A Abidjan, certains lieux à l'instar d'Ossybissa, sont réputés zones de transit de la drogue. C'est le cas de Colombie, un quartier précaire au nom évocateur, situé à Cocody entre le zoo et le carrefour Duncan des Deux-Plateaux. C'est le cas aussi de Gobelet, un autre quartier précaire de Cocody, logé dans un ravin entre les Deux-Plateaux Vallons et le commissariat du 30è arrondissement d'Attoban. Dans ce quartier, la douane anti-drogue a saisi, le 5 septembre 2007, la quantité surréaliste de 1,62 tonne de chanvre indien. Il y a 17 ans, c'était presque la quantité totale (1,63 tonne de drogue) qui était saisie à Abidjan, au cours du premier semestre, selon les chiffres de l'Office des Nations unies contre la drogue et le crime (ONUDC).

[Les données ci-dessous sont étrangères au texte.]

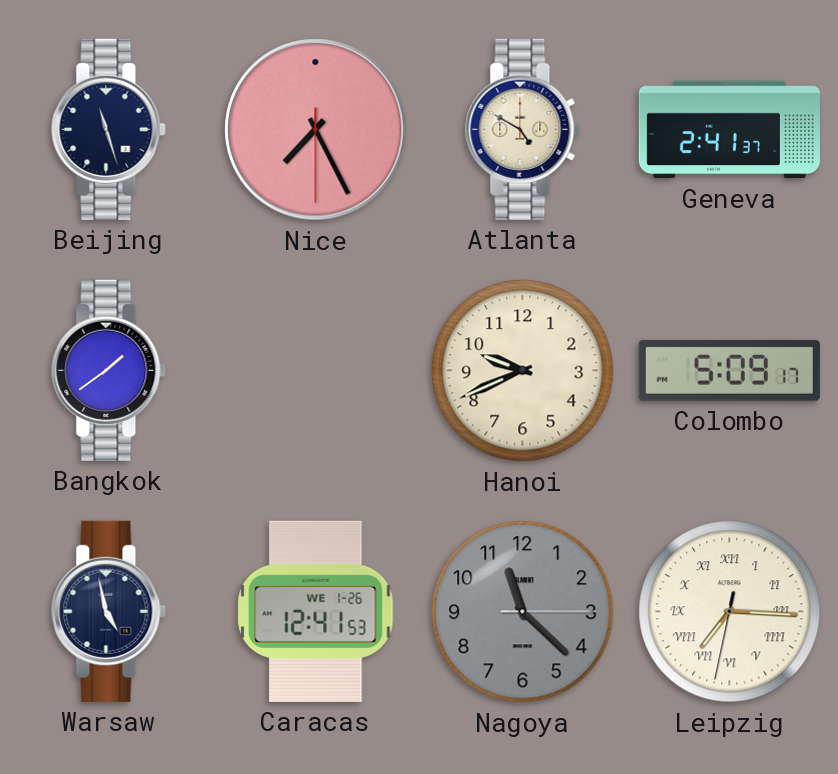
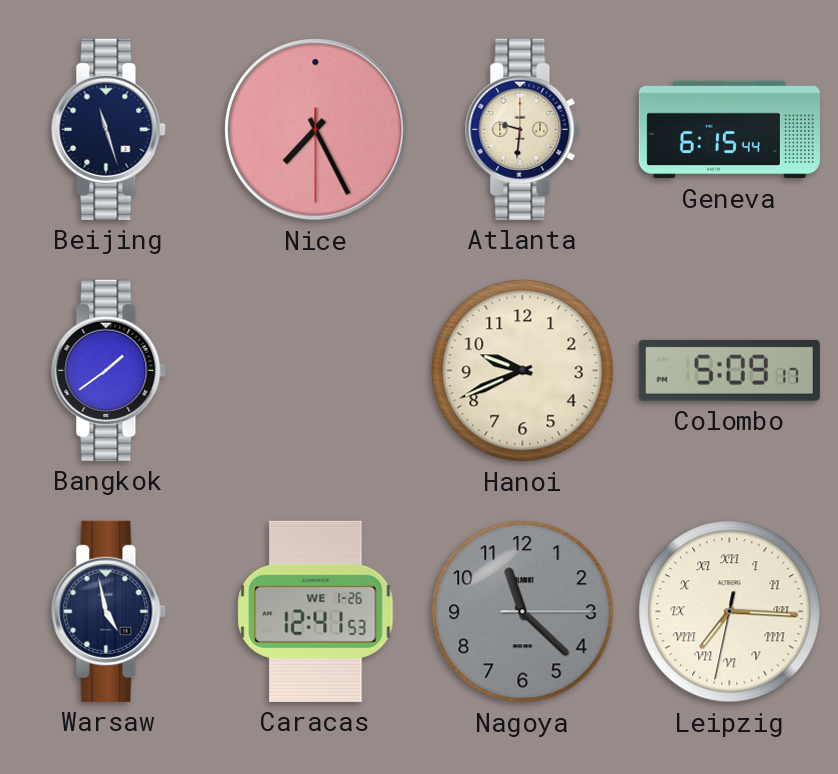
Atlanta: 4:50 -> 9:31
Geneva: 2:41 -> 6:15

Un autre quartier : Yaoséhi, dans la commune de Yopougon. Le 20 juillet 2009, les populations de ce quartier précaire se sont soulevées contre les policiers du 16è arrondissement, situé non loin, accusés de ne rien faire pour éradiquer la commercialisation de la drogue qui se fait au vu de tous.
Aujourd'hui, les saisies concernent toutes sortes de drogues. Outre les drogues dures, il y a aussi des psychotropes ou drogues synthétiques. Les plus courants de ces psychotropes sont l'Immenoctal (IM10) ou "Sekou Touré", les amphétamines et le Mandrax. Ces drogues sont consommées dans les milieux des travailleurs de l'informel. Ceux qui n'ont pas assez d'argent pour se rendre dans un salon VIP d'un bar de Treichville ou de Biétry et qui en ont suffisamment pour ne pas " s'empoisonner ", selon l'expression d'Asko, avec du " fôtô " (de la colle forte) imbibé dans un mouchoir et aspiré violemment.